A city resident is looking on the bright side of a water leak that’s been going on for years, saying at least birds enjoy taking baths in the potholes it makes.
The water has been bubbling up from a natural spring beneath Thomas Street in Lincoln for at least a decade.
A councillor claims it’s creating dangerous road conditions, and isn’t an isolated case in the area around the Arboretum.
However, Lincolnshire County Council say it’s impossible to stop springs from appearing, and the road has recently undergone repairs for the damage.
Nicola, who has lived on the street for two years, said: “It’s been going on for as long as I’ve lived here. It’s pretty bad – there’s a constant stream of water down the road, and we’re in the middle of a drought.
“The council say it’s the water company’s job, the water company says it’s the council’s job.
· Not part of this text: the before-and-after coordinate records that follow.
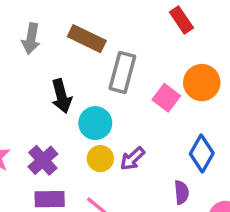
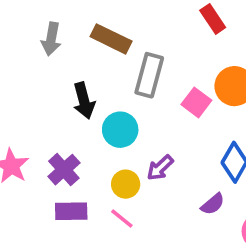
yellow circle: (100, 159) -> (126, 184), moved
purple semicircle: (181, 192) -> (213, 204), turned 55

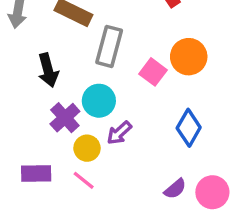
cyan circle: (120, 130) -> (99, 101), moved
purple cross: (64, 170) -> (65, 118), moved
purple semicircle: (213, 204) -> (175, 189), moved

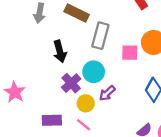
pink square: (153, 72) -> (130, 53), turned -36

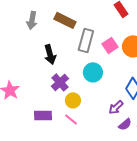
pink square: (130, 53) -> (110, 45), moved, turned -35
cyan circle: (94, 72) -> (93, 72), moved
purple arrow: (107, 93) -> (116, 107), moved

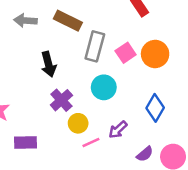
gray arrow: (32, 20) -> (25, 21), turned 84
purple arrow: (116, 107) -> (118, 130), moved
purple rectangle: (43, 115) -> (25, 143), moved
pink line: (71, 119) -> (91, 143), moved, turned -64

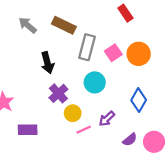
gray arrow: (25, 21) -> (28, 25), turned 36

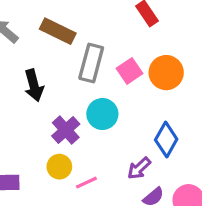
purple cross: (58, 93) -> (66, 130), moved
yellow circle: (73, 113) -> (59, 167), moved
purple arrow: (107, 119) -> (139, 168), moved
“Workmen have been out at least three times to try and fix it, but obviously they’ve not had any luck. At least the birds like to take a bath in the potholes, which is one upside!”
Anglian Water said the water comes from a natural spring beneath Monks Road. They have surveyed the area many times and found no indication of a water leak.
Liberal Democrat Abbey ward Councillor Martin Christopher said: “It’s been an ongoing problem for at least ten years.
“It’s causing damage to cars, looking unsightly, and creating a risk in winter when it freezes and turns into sheet ice.
“It’s not an isolated case – there are springs all along the hillside where the limestone ridge is putting pressure on underground water. Bernard Street has similar problems.
“We need to come up with a better method of dealing with them than putting patch on top of patch, which are constantly leaking.”
Lincolnshire County Council say their hands are tied when it comes to stopping springs, and they can only react to them.
A council spokesperson said: “We believe that this is a natural spring. Unfortunately, there’s not a great deal we can do other than catch it in the next gully down the road.
“As it’s a built-up kerbed area, there is no other way to redirect it. The road underwent repairs earlier in the year with some more carried out earlier this month.
“With springs, we can’t stop them, only divert the flow. As they naturally move where they emerge, it may be something we have to keep reacting to as we can’t really prevent it from coming up in the first place. If it settles in one place, we may put an extra gully in to catch it earlier, but this won’t stop the damage where it emerges.”